:: Working data ::
########################################
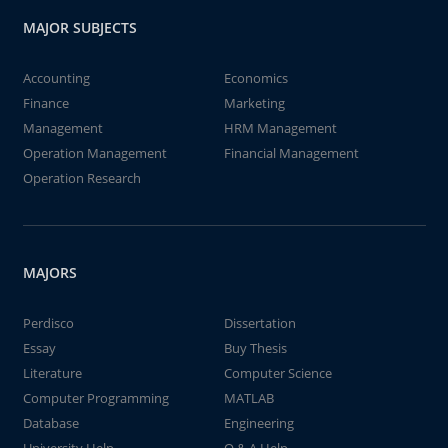
MAJOR SUBJECTS
Accounting
Economics
Finance
Marketing
Management
HRM Management
Operation Management
Financial Management
Operation Research
MAJORS
Perdisco
Dissertation
Essay
Buy Thesis
Literature
Computer Science
Computer Programming
MATLAB
Database
Engineering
########################################
:: How to complete this task ::
Which lines in the records above contain the string "Operation"? Copy them.

:: Solution ::
Operation Management
Operation Research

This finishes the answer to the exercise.